WHAT IS BEING ASKED
Restate the records in full and exactly, with no images included.

┌──

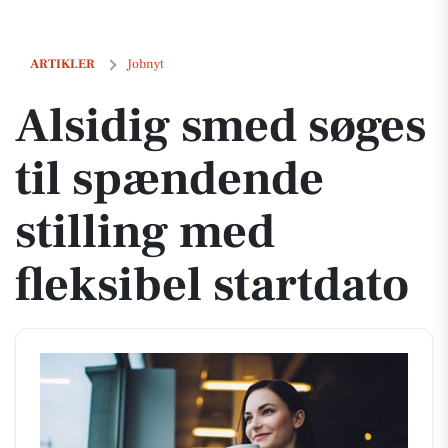
Alsidig smed søges til spændende stilling med fleksibel startdato
ARTIKLER
Jobnyt
Alsidig smed søges
til spændende
stilling med
fleksibel startdato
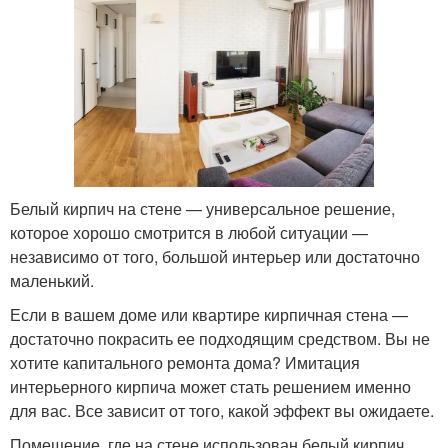
Белый кирпич на стене — универсальное решение,
которое хорошо смотрится в любой ситуации —
независимо от того, большой интерьер или достаточно
маленький.
Если в вашем доме или квартире кирпичная стена —
достаточно покрасить ее подходящим средством. Вы не
хотите капитального ремонта дома? Имитация
интерьерного кирпича может стать решением именно
для вас. Все зависит от того, какой эффект вы ожидаете.
Помещение, где на стене использован белый кирпич,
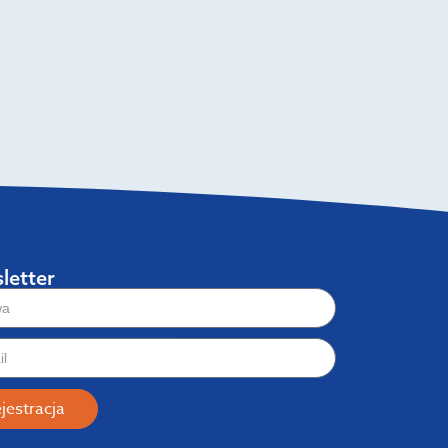
letter
jestracja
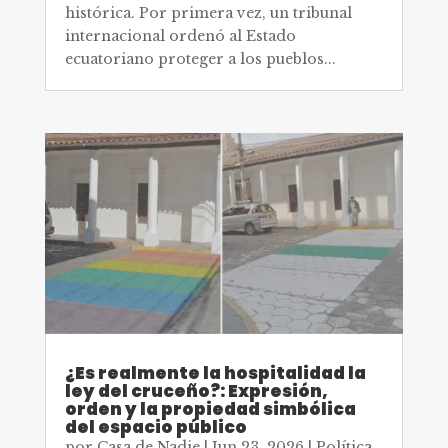
histórica. Por primera vez, un tribunal
internacional ordenó al Estado
ecuatoriano proteger a los pueblos...
¿Es realmente la hospitalidad la
ley del cruceño?: Expresión,
orden y la propiedad simbólica
del espacio público
por
Casa de Nadie
|
Jun 23, 2026
|
Política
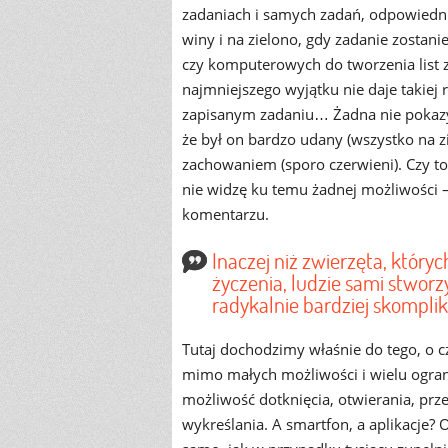
zadaniach i samych zadań, odpowiednio
winy i na zielono, gdy zadanie zostan
czy komputerowych do tworzenia list za
najmniejszego wyjątku nie daje takiej r
zapisanym zadaniu… Żadna nie pokazyw
że był on bardzo udany (wszystko na z
zachowaniem (sporo czerwieni). Czy to
nie widzę ku temu żadnej możliwości – 
komentarzu.
Inaczej niż zwierzęta, któr
życzenia, ludzie sami stwor
radykalnie bardziej skompliko
Tutaj dochodzimy właśnie do tego, o 
mimo małych możliwości i wielu ograni
możliwość dotknięcia, otwierania, pr
wykreślania. A smartfon, a aplikacje? O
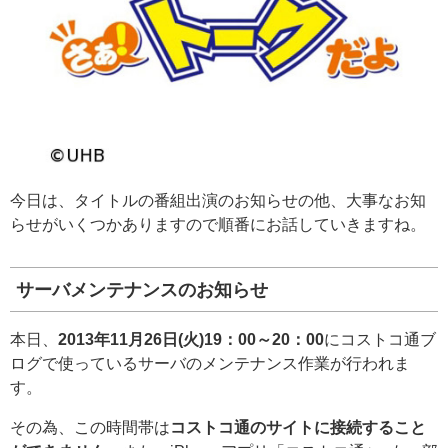
今日は、タイトルの番組出演のお知らせの他、大事なお知
らせがいくつかありますので順番にお話していきますね。
サーバメンテナンスのお知らせ
本日、
2013年11月26日(火)19：00～20：00
にコストコ通ブ
ログで使っているサーバのメンテナンス作業が行われま
す。
その為、この時間帯は
コストコ通のサイトに接続すること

└──

RESPONSE AREA
Alsidig smed søges til spændende stilling med fleksibel startdato
ARTIKLER
Jobnyt
Alsidig smed søges
til spændende
stilling med
fleksibel startdato
Белый кирпич на стене — универсальное решение,
которое хорошо смотрится в любой ситуации —
независимо от того, большой интерьер или достаточно
маленький.
Если в вашем доме или квартире кирпичная стена —
достаточно покрасить ее подходящим средством. Вы не
хотите капитального ремонта дома? Имитация
интерьерного кирпича может стать решением именно
для вас. Все зависит от того, какой эффект вы ожидаете.
Помещение, где на стене использован белый кирпич,
letter
jestracja
histórica. Por primera vez, un tribunal
internacional ordenó al Estado
ecuatoriano proteger a los pueblos...
¿Es realmente la hospitalidad la
ley del cruceño?: Expresión,
orden y la propiedad simbólica
del espacio público
por
Casa de Nadie
|
Jun 23, 2026
|
Política
zadaniach i samych zadań, odpowiednio
winy i na zielono, gdy zadanie zostan
czy komputerowych do tworzenia list za
najmniejszego wyjątku nie daje takiej r
zapisanym zadaniu… Żadna nie pokazyw
że był on bardzo udany (wszystko na z
zachowaniem (sporo czerwieni). Czy to
nie widzę ku temu żadnej możliwości – 
komentarzu.
Inaczej niż zwierzęta, któr
życzenia, ludzie sami stwor
radykalnie bardziej skompliko
Tutaj dochodzimy właśnie do tego, o 
mimo małych możliwości i wielu ograni
możliwość dotknięcia, otwierania, pr
wykreślania. A smartfon, a aplikacje? O
今日は、タイトルの番組出演のお知らせの他、大事なお知
らせがいくつかありますので順番にお話していきますね。
サーバメンテナンスのお知らせ
本日、
2013年11月26日(火)19：00～20：00
にコストコ通ブ
ログで使っているサーバのメンテナンス作業が行われま
す。
その為、この時間帯は
コストコ通のサイトに接続すること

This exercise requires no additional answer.